Homework 4 Solutions
22C:116, Spring 1997
Ioana M. Lungeanu
Problem 1 Part A
interrupt_service_routine_for_page_fault
{
disable all interrupts that may cause process scheduling
save state of process P that caused fault
(must include info needed to get addr
of referenced page in this state!)
mark process as blocked awaiting signal to P.fault_sem
pass P to page fault handler process
V(page_fault_process)
reenable disabled interrupts
return
}
page_fault_handler_process
{
Repeat
P(page_fault_process)
get P for process that caused fault
if reference is to N, page not in TLB
if reference is to page in memory
soft page fault for TLB update
else
select frame F containing R, page to replace
mark it not valid
if frame F dirty
enqueue for disk I/O
enable(disk_interrupt)
P(P.io_sem)
endif
enqueue for disk I/O
enable(disk_interrupt)
P(disk_request_semaphore)
update TLB and map
endif
V(P.fault_sem)
else
access violation
kill P
endif
enable(page_fault_interrupt)
}
Problem 1 Part B
An easy way to allow for multiple faults at the same time would be
to queue them for the page fault process. When the interrupt routine
is called it enqueues the requests (containing the process ID, which
allows access to everything else that matters) in the fault service
processes queue.

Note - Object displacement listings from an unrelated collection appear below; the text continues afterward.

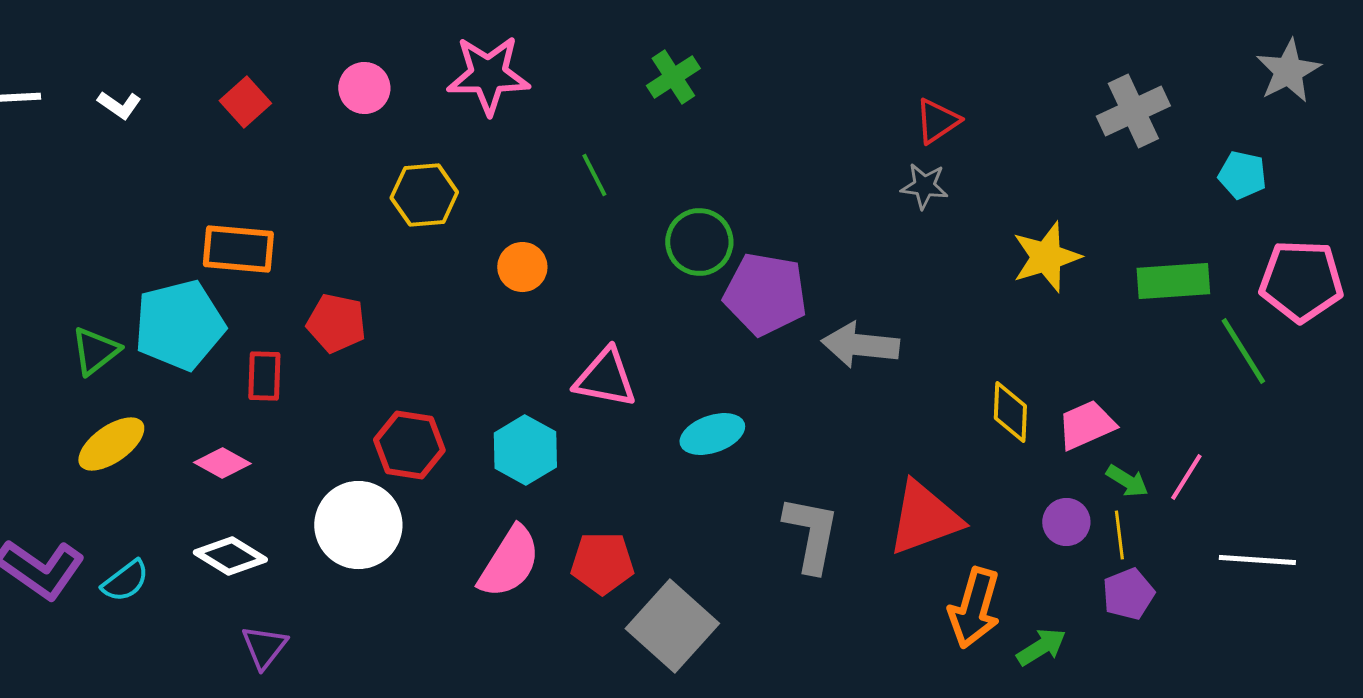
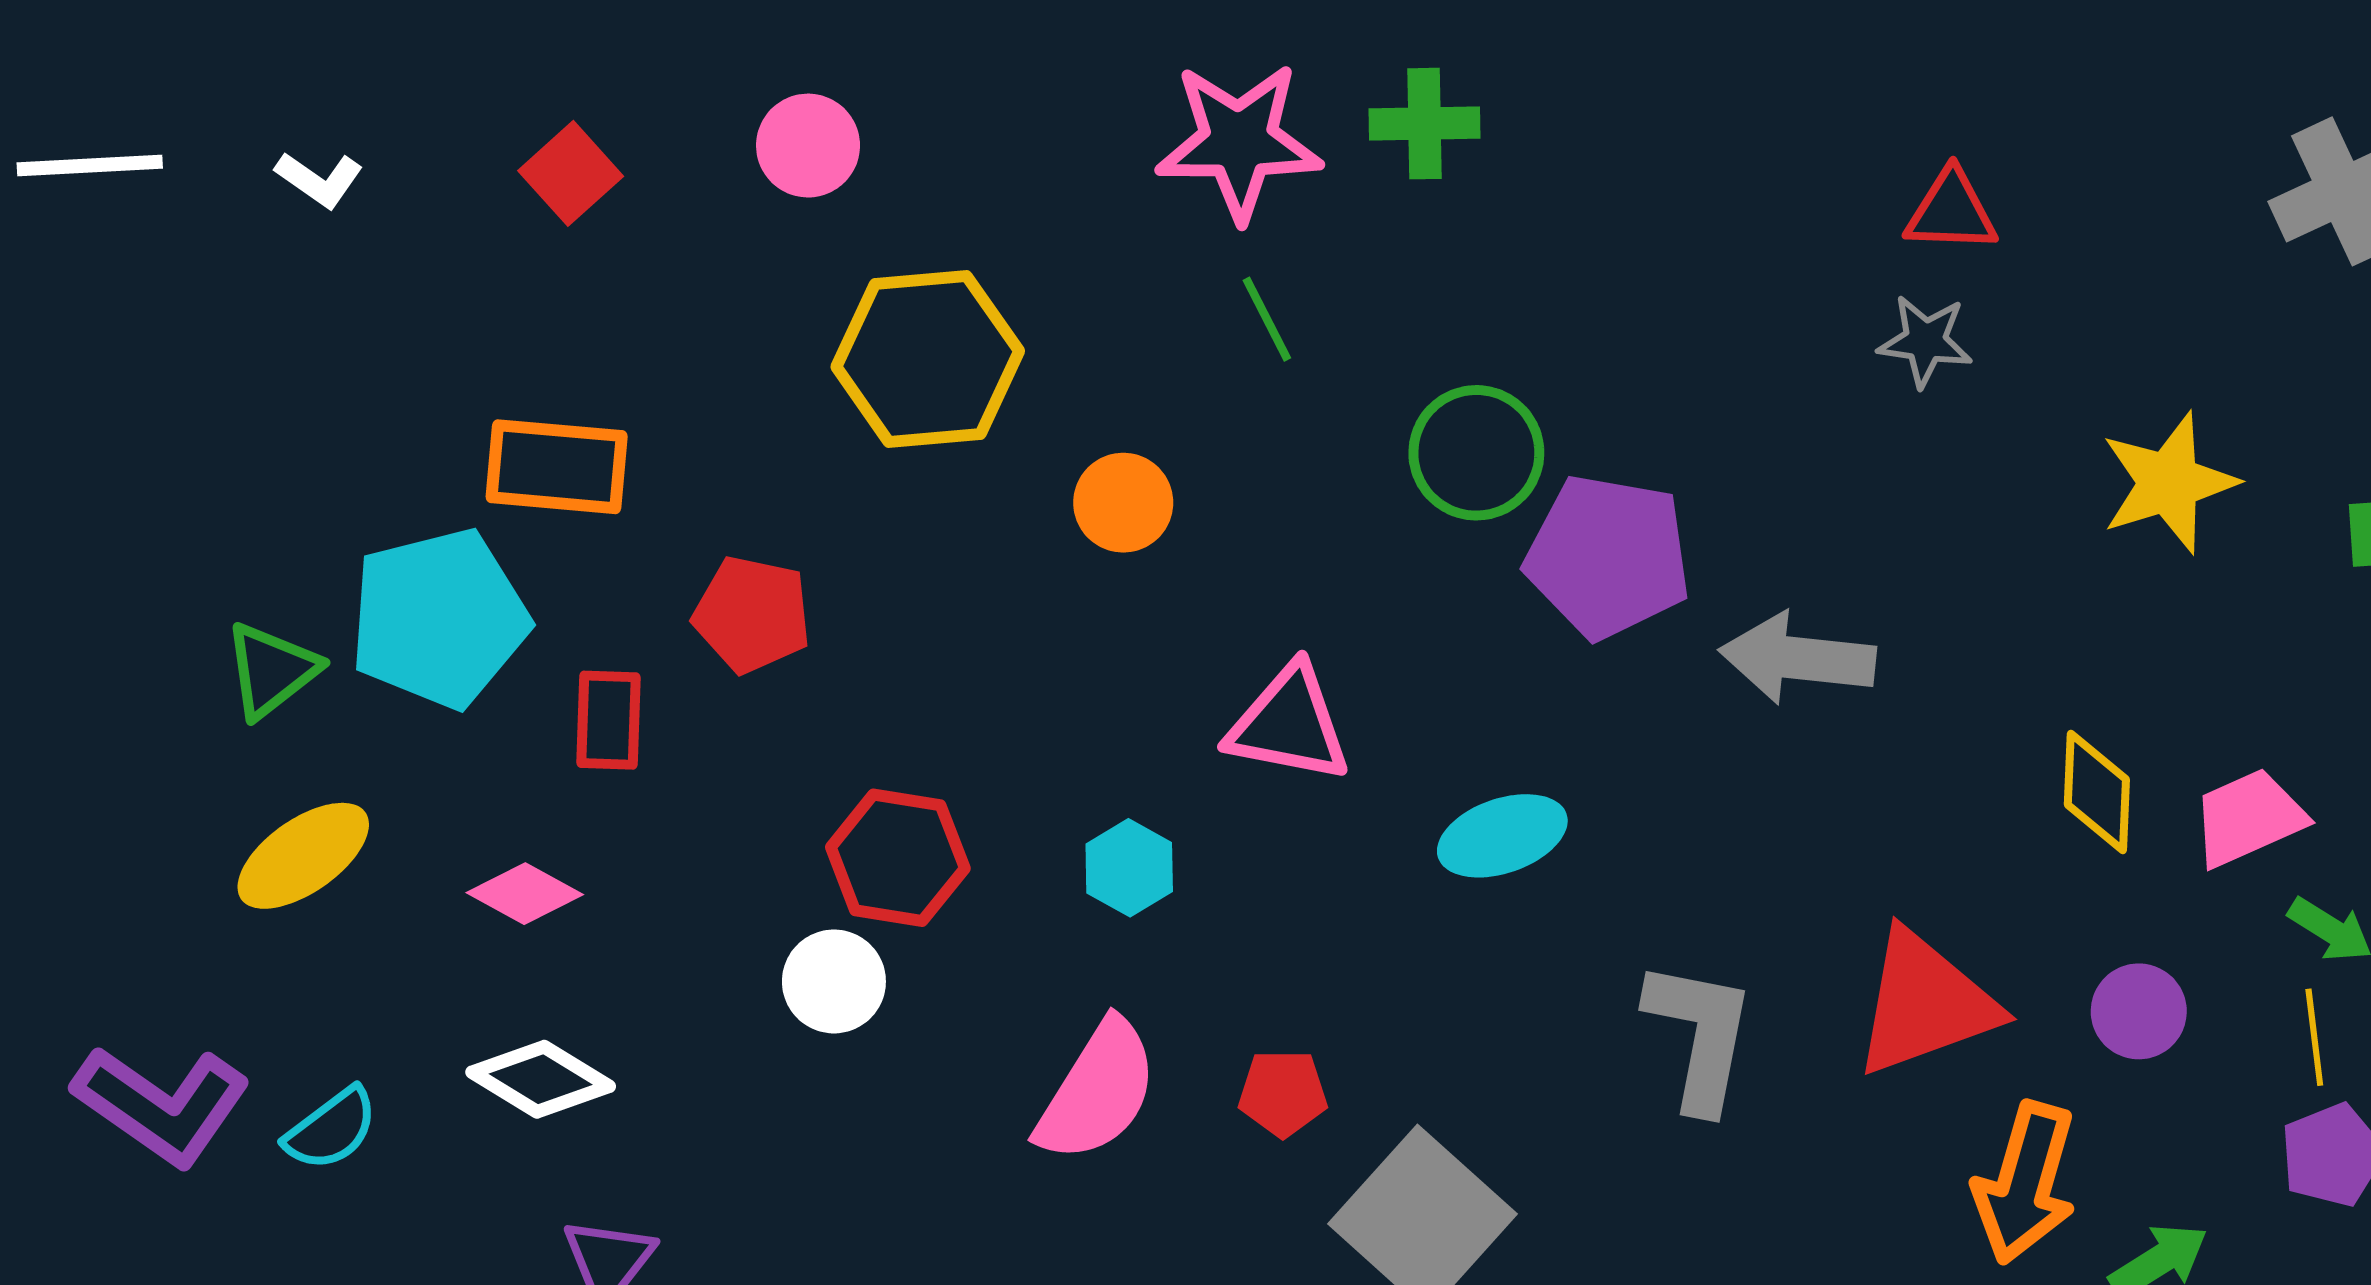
pink star: (488, 75) -> (1239, 142), moved
green cross: (673, 77) -> (1424, 124), turned 32
red triangle: (937, 121) -> (1951, 211), turned 36
yellow hexagon: (424, 195) -> (928, 359), size x1.4
cyan hexagon: (525, 450) -> (1129, 868), size x0.7
purple circle: (1066, 522) -> (2139, 1011), moved
white circle: (358, 525) -> (834, 981), moved, size x0.6
red pentagon: (602, 563) -> (1283, 1093), size x0.7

The logic shown above allows this fairly simply.
The problem with this solution is that it forces page faults to be
served in the order in which they are encountered, thus eliminating
the potential of the disk scheduler to speed service. A better
approach would be to enqueue the read request for the page that caused
the fault with the semaphore P.fault_sem in the I/O request, so that
the disk interrupt service routine would unblock the process that caused
the fault. This would allow faults to be served in the order that their
disk I/O completes.
The difficult aspect of this second solution is that it requires that
the disk interrupt service routine be responsible for the final update
to the memory address maps on completion of I/O scheduled as part of fault
service.
Problem 2
There is a queue of requests pending for service by the
comm_line_routine. Each request is for a block. All blocks have
the same size: N bytes of data. Requests don't mix with one
another (only one is active at any given time).

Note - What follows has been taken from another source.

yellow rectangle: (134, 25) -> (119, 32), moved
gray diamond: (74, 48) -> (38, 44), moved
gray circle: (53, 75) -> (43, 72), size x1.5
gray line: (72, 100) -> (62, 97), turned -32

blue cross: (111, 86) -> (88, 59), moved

Requests have the specified 3 fields. The routine needs to maintain
a request queue, a counter (number of bytes received for the active
request) and an accumulator for the checksums of blocks being
received. These are system variables initialized to 0. Head_request
is the head request in the request queue
comm_line_input_interrupt_routine
{
disble(communication_interrupt)
if count < N-1
count ++
store byte read in head_request.buffer[count]

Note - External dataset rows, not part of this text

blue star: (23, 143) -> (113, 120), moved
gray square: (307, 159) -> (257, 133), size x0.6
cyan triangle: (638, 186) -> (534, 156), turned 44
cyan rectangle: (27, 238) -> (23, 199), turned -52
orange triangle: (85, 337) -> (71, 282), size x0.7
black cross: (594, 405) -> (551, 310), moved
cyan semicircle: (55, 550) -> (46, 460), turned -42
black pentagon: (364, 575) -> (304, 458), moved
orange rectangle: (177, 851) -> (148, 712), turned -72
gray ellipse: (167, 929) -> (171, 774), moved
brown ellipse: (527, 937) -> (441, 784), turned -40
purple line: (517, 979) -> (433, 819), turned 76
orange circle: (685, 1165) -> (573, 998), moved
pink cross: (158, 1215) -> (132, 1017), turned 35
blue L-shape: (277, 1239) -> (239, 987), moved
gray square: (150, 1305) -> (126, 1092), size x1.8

accumulate checksum for byte read
enable(communication_interrupt)
elseif count = N-1
if byte_read not equal to accumulated checksum
try to correct it
if succesful
set head_request.status = OK
else
set head_request.status = ERR
endif
else
set head_request.status = OK
endif
count = 0
checksum accumulator = 0
signal head_request.semaphore
dequeue head_request from request queue
if request queue not empty
-- setup to handle next I/O request
enable(communication_interrupt)
else
-- leave interrupt disabled
-- customer must enable interrupt on enqueue of request
endif
endif
}
Problem 3
The purpose here is to minimize the number of rotations since
the rotational latency is a big factor in the total acces time
for a disk.
In the case of requests for different sectors the order in which
they are serviced is very important. If interleaving is present
then accesing sectors in increasing order of their sector number
minimizes the number of rotations. So the queue of requests
should be ordered in increasing fashion, (leaving out duplicates
for the next round).
When the requests are for whole tracks, the order in which we
service them does not matter since each request will take the same
time to service (a whole rotation).
Another solution is to employ track-at-a-time caching technique.
In this aproach there is no difference between requests for whole
track or for different sectors. We spend a whole rotation anytime.
This if effective when there are many requests for a track or
sectors in the same track. We can still chose to cache the track
with more requests for it or for its sectors first. Hoping that
by the time we are done we'll have more requests for some other
track.
Problem 4
RAM disk works best when accesses are for different disk blocks. It
needs to have allocated for it enough memory space to fit in all the
disk blocks. Request queue as a cache works best when there is
frequent reading or writing activity at the same disk block. Request
queue reduces very much the number of needed accesses to the disk by
eliminating redundant request.
In the case where the queue works best comparable performance of the
two can be expected. Even if RAM disk performes "bad" in this
situation, not needing disk access at all probably keeps up with the
best of the request queues.
Otherwise, if resources permit RAM disks to exist they will perform
better because all disk blocks are pre-fetched into the RAM disk at
startup time and no real disk activity will occur from that time onward.
However! If fault tolerance is an issue, most caches will write data
back to disk eventually, and the disk request queue based cache will
write everything back to the disk whenever user processes are idle even
briefly. In contrast, RAM disks usually only copy back to the real
disk when the system is shut down in an orderly way. The potential
for data loss is therefore greater with most RAM disk implementations.